■ EXERCISE MATERIAL ■
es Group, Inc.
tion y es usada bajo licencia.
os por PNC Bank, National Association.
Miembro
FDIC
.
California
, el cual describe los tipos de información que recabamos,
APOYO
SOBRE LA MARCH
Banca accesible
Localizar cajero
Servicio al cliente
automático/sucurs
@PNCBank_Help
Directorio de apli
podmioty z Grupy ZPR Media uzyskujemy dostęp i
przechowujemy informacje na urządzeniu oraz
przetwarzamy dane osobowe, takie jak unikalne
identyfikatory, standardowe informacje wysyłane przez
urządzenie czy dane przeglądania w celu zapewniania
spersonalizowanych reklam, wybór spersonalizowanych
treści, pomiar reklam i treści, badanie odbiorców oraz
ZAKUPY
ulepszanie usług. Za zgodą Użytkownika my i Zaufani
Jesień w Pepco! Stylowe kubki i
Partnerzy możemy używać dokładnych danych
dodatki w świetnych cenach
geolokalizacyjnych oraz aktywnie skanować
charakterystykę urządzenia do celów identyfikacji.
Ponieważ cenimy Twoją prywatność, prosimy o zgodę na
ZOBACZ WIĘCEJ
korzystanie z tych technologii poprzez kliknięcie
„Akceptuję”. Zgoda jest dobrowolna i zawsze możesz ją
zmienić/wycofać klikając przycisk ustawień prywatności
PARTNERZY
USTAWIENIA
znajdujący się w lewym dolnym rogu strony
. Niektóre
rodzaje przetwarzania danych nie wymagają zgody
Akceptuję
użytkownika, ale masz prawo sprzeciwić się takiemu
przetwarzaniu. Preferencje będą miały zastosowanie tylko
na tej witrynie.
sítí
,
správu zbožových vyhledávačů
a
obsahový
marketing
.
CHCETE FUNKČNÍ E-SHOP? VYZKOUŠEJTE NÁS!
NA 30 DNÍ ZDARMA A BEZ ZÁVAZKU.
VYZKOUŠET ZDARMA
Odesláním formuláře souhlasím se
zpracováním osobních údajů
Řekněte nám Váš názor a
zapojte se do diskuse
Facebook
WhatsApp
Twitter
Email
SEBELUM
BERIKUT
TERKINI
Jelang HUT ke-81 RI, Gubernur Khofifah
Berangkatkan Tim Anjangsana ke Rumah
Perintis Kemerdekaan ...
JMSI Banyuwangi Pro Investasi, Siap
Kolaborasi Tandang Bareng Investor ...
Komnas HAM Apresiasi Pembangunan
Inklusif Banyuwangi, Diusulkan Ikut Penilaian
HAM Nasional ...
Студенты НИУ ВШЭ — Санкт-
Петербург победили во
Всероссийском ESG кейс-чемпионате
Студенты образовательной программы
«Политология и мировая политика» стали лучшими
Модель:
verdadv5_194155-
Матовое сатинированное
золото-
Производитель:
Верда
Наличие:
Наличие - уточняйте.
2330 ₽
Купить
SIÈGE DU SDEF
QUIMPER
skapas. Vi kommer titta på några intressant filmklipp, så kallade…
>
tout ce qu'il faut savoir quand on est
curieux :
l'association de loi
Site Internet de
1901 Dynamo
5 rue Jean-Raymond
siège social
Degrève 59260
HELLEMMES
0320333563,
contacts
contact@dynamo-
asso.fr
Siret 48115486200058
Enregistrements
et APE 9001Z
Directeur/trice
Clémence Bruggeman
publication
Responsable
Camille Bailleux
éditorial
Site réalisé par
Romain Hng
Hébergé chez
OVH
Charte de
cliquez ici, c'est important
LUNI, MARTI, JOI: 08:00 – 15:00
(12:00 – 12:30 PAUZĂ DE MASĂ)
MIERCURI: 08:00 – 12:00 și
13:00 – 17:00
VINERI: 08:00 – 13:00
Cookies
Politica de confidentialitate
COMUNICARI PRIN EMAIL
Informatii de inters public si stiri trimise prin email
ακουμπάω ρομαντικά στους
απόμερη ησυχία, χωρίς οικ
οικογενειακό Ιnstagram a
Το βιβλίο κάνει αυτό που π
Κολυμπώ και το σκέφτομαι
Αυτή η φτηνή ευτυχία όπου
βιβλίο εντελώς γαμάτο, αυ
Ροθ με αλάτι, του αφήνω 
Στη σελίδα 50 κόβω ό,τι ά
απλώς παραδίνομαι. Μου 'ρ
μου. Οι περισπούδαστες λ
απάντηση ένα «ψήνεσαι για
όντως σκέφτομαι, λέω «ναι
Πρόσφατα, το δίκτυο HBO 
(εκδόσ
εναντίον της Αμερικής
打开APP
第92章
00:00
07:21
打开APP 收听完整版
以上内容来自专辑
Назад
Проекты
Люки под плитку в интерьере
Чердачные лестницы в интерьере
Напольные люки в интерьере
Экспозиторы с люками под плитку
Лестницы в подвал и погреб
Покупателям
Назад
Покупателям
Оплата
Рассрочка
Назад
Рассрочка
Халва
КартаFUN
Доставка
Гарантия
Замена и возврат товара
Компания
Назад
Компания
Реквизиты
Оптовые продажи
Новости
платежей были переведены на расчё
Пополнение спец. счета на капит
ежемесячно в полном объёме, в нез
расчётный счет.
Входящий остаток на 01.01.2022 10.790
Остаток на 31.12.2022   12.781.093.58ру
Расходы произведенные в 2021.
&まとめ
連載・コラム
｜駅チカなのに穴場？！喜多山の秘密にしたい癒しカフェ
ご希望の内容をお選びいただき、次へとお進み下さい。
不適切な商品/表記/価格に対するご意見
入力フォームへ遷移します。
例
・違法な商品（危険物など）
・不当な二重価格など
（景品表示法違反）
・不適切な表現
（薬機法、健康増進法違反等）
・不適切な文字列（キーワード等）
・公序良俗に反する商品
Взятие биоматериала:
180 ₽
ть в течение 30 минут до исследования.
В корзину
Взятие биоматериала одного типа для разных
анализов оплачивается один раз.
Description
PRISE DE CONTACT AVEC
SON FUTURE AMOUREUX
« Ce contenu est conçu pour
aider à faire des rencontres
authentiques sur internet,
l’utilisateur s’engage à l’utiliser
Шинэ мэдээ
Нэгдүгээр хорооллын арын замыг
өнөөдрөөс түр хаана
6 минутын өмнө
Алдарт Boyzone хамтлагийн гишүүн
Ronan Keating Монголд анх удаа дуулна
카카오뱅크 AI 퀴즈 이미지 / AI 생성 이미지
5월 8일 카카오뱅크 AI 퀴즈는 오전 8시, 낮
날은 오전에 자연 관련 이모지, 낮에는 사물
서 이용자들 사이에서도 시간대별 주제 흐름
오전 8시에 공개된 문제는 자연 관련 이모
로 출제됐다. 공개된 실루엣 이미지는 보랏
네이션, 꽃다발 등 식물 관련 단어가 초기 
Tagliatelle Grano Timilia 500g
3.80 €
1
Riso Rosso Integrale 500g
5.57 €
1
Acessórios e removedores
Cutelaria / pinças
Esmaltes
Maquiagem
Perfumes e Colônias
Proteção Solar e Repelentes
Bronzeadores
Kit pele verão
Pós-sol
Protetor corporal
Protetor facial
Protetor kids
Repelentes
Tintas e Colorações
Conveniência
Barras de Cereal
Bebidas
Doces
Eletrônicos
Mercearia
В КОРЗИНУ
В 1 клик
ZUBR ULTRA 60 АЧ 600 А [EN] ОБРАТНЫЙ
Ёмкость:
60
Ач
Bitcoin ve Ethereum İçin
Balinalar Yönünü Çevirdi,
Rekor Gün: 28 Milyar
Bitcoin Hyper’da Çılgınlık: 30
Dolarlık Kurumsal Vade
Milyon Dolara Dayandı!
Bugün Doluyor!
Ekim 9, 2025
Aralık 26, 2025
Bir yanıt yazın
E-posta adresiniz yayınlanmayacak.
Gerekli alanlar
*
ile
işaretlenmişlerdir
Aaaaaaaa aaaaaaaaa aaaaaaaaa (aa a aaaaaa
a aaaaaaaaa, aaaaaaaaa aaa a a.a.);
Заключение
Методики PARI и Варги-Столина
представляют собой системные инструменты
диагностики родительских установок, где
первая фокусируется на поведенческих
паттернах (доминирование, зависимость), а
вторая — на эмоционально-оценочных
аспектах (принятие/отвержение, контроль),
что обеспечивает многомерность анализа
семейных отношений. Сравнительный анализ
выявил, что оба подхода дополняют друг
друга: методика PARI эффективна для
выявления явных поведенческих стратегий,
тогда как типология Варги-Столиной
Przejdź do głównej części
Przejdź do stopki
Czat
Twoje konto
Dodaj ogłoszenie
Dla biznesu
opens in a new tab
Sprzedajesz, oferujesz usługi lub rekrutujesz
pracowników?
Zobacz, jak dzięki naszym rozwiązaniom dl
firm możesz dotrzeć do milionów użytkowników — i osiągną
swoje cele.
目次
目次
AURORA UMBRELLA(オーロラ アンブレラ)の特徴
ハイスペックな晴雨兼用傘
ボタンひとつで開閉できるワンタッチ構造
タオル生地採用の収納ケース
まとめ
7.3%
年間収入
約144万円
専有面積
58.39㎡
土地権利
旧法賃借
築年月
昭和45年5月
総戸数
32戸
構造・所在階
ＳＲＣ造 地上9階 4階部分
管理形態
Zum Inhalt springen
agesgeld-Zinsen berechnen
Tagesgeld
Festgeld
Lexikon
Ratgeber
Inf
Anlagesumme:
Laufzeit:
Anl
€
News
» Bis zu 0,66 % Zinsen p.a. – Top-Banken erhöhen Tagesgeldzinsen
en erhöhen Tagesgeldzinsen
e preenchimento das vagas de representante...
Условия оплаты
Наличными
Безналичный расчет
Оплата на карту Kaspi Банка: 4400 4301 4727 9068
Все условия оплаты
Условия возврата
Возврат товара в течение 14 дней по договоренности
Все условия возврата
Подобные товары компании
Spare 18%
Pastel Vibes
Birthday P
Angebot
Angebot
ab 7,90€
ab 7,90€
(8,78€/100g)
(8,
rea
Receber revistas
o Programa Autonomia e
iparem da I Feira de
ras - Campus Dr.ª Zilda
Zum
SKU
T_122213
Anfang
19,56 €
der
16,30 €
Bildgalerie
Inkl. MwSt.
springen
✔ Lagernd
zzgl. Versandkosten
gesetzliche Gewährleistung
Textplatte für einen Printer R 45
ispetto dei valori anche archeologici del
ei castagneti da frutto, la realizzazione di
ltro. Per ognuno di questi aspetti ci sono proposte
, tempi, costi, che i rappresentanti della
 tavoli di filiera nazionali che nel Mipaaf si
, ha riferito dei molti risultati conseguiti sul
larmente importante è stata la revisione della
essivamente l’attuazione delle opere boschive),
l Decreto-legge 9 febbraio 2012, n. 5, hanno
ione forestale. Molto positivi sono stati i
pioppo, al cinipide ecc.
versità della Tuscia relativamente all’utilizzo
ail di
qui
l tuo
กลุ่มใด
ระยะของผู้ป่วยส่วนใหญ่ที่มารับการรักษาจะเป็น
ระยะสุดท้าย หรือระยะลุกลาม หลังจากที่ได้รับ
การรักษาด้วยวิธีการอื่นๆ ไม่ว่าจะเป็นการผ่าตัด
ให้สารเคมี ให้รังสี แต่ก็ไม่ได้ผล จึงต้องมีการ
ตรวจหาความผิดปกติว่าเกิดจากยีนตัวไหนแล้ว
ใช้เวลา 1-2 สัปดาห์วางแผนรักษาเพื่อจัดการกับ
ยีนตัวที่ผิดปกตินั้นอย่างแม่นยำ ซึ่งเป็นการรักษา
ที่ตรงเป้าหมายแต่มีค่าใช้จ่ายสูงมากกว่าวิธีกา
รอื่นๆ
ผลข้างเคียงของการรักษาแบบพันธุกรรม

■ EXERCISE AIM ■
Note how many lines of the material contain the string "danych". Then report that number by itself.

■ ANSWER SPACE ■
2